Figlio di un dio del tennis minore, il giocatore serbo, che dal 5 novembre scorso è tornato a essere il più forte di tutti gli altri per distacco, domenica ha ottenuto ciò che si è meritato. Nello sport vince sempre il migliore. Non è estetica e non è un’esperienza religiosa, non è carisma e non è letteratura. Molto più concretamente, è il risultato che viene indicato alla fine di una partita.

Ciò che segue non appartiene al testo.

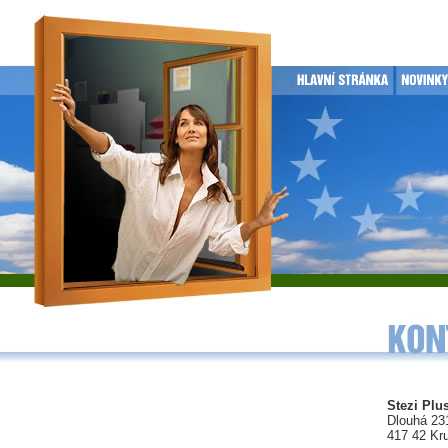
Stezi Plus
Dlouhá 23
417 42 Kr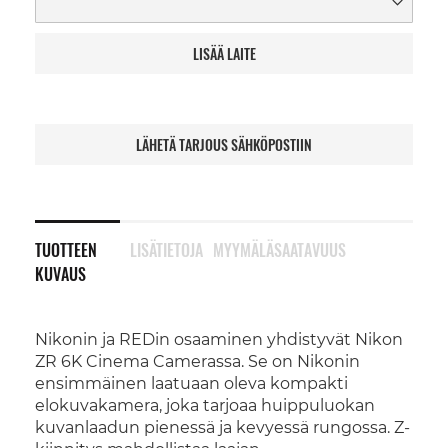
LISÄÄ LAITE
LÄHETÄ TARJOUS SÄHKÖPOSTIIN
TUOTTEEN
LISÄTIETOJA
MYYMÄLÄSAATAVUUS
KUVAUS
Nikonin ja REDin osaaminen yhdistyvät Nikon
ZR 6K Cinema Camerassa. Se on Nikonin
ensimmäinen laatuaan oleva kompakti
elokuvakamera, joka tarjoaa huippuluokan
kuvanlaadun pienessä ja kevyessä rungossa. Z-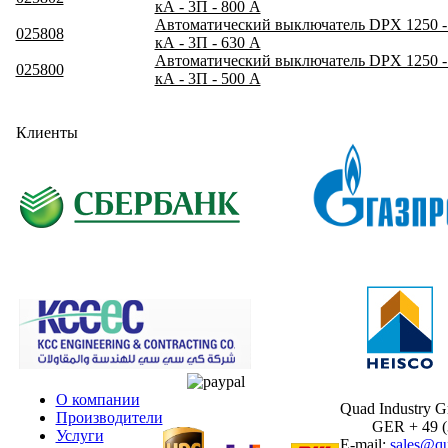
кА - 3П - 800 А
Автоматический выключатель DPX 1250 - 
025808
кА - 3П - 630 А
Автоматический выключатель DPX 1250 - 
025800
кА - 3П - 500 А
Клиенты
О компании
Quad Industry 
Производители
GER + 49 (30
Услуги
E-mail:
sales@qu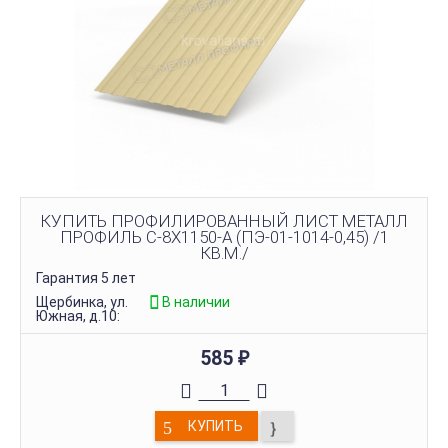
КУПИТЬ ПРОФИЛИРОВАННЫЙ ЛИСТ МЕТАЛЛ
ПРОФИЛЬ С-8Х1150-A (ПЭ-01-1014-0,45) /1
КВ.М./
Гарантия 5 лет
Щербинка, ул.
В наличии
Южная, д.10:
585
₽
КУПИТЬ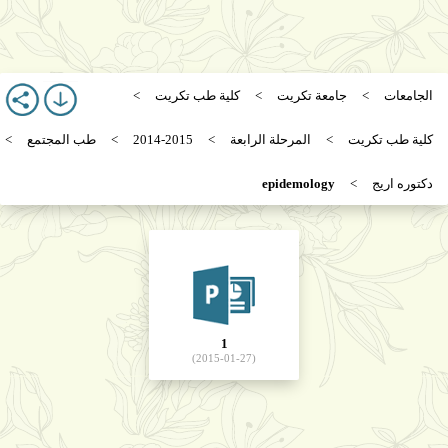
الجامعات
جامعة تكريت
كلية طب تكريت
كلية طب تكريت
المرحلة الرابعة
2014-2015
طب المجتمع
دكتوره اريج
epidemology
1
(2015-01-27)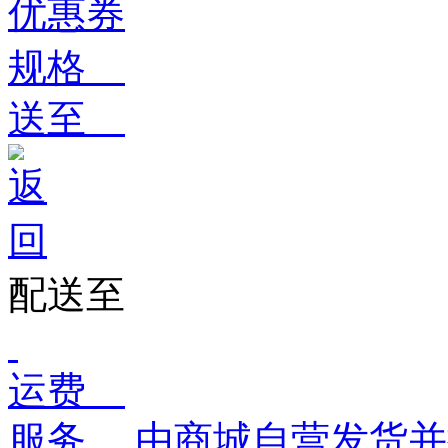
优惠券
规格
送至
配送至
运费
服务
由商城自营发货并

In una finale equilibrata, il serbo ha realizzato quindici punti in meno del suo avversario ma è stato più efficace, li ha conquistati nei momenti più importanti. Il sangue freddo quando conta. A decidere la partita sono stati i tre tie break del primo, del terzo e del quinto set: su trentatré punti giocati, Djokovic non ha commesso neanche un errore non forzato, dall’altra parte della rete ne sono invece arrivati undici. “Mentalmente è stata la partita più faticosa della mia carriera”, ha dichiarato alla fine della partita. E’ doloroso e frustrante giocare e provare a vincere quando tutti vorrebbero vederti perdere. La leggenda del tennis non è mai lui, ma chi gli sta di fronte. Nessuna Rumbe in the jungle, bisogna essere in due perché la rivalità diventi storica. Djokovic è un’ombra che si aggira, continua a giocare per cercare vendetta. Domenica pomeriggio l’ha trovata, giocando un match perfetto, senza sbavature e senza cedimenti. Fuori dal campo si può fare filosofia, si possono considerare vittorie anche le sconfitte. Ma lo sport è molto più pragmatico, l’anagrafe non è un alibi e le sconfitte sono sconfitte. Ha ragione soltanto chi vince.